■ EXERCISE DIRECTIONS ■
Could you copy every record below exactly as it is written?

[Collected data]
———
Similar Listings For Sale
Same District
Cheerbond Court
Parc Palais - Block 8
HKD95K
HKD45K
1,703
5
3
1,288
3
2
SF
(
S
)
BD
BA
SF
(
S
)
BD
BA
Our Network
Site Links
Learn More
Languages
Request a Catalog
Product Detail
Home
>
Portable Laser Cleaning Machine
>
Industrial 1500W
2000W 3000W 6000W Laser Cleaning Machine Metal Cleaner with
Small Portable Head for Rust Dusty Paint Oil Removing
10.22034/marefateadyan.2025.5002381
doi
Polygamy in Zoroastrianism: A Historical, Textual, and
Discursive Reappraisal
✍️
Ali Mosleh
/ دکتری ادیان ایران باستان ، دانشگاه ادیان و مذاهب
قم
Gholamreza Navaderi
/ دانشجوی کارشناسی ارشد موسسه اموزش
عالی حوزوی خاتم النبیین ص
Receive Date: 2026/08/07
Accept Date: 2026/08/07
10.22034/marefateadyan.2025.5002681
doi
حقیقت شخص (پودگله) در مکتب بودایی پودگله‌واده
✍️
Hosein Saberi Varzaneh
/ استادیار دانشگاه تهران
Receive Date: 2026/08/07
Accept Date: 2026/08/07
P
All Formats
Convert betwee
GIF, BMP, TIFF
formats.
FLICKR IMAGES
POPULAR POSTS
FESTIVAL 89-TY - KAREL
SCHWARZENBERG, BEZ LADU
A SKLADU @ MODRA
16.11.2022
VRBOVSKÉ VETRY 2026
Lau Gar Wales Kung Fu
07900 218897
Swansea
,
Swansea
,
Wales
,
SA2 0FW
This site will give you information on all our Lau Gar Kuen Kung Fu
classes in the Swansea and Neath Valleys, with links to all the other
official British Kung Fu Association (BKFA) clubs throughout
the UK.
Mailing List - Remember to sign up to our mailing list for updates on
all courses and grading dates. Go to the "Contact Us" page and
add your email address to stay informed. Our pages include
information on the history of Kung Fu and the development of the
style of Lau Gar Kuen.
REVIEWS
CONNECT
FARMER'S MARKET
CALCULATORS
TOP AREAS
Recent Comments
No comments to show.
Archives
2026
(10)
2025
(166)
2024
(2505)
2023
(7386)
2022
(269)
———
■ ANSWER TO THE PROBLEM ■
Similar Listings For Sale
Same District
Cheerbond Court
Parc Palais - Block 8
HKD95K
HKD45K
1,703
5
3
1,288
3
2
SF
(
S
)
BD
BA
SF
(
S
)
BD
BA
Our Network
Site Links
Learn More
Languages
Request a Catalog
Product Detail
Home
>
Portable Laser Cleaning Machine
>
Industrial 1500W
2000W 3000W 6000W Laser Cleaning Machine Metal Cleaner with
Small Portable Head for Rust Dusty Paint Oil Removing
10.22034/marefateadyan.2025.5002381
doi
Polygamy in Zoroastrianism: A Historical, Textual, and
Discursive Reappraisal
✍️
Ali Mosleh
/ دکتری ادیان ایران باستان ، دانشگاه ادیان و مذاهب
قم
Gholamreza Navaderi
/ دانشجوی کارشناسی ارشد موسسه اموزش
عالی حوزوی خاتم النبیین ص
Receive Date: 2026/08/07
Accept Date: 2026/08/07
10.22034/marefateadyan.2025.5002681
doi
حقیقت شخص (پودگله) در مکتب بودایی پودگله‌واده
✍️
Hosein Saberi Varzaneh
/ استادیار دانشگاه تهران
Receive Date: 2026/08/07
Accept Date: 2026/08/07
P
All Formats
Convert betwee
GIF, BMP, TIFF
formats.
FLICKR IMAGES
POPULAR POSTS
FESTIVAL 89-TY - KAREL
SCHWARZENBERG, BEZ LADU
A SKLADU @ MODRA
16.11.2022
VRBOVSKÉ VETRY 2026
Lau Gar Wales Kung Fu
07900 218897
Swansea
,
Swansea
,
Wales
,
SA2 0FW
This site will give you information on all our Lau Gar Kuen Kung Fu
classes in the Swansea and Neath Valleys, with links to all the other
official British Kung Fu Association (BKFA) clubs throughout
the UK.
Mailing List - Remember to sign up to our mailing list for updates on
all courses and grading dates. Go to the "Contact Us" page and
add your email address to stay informed. Our pages include
information on the history of Kung Fu and the development of the
style of Lau Gar Kuen.
REVIEWS
CONNECT
FARMER'S MARKET
CALCULATORS
TOP AREAS
Recent Comments
No comments to show.
Archives
2026
(10)
2025
(166)
2024
(2505)
2023
(7386)
2022
(269)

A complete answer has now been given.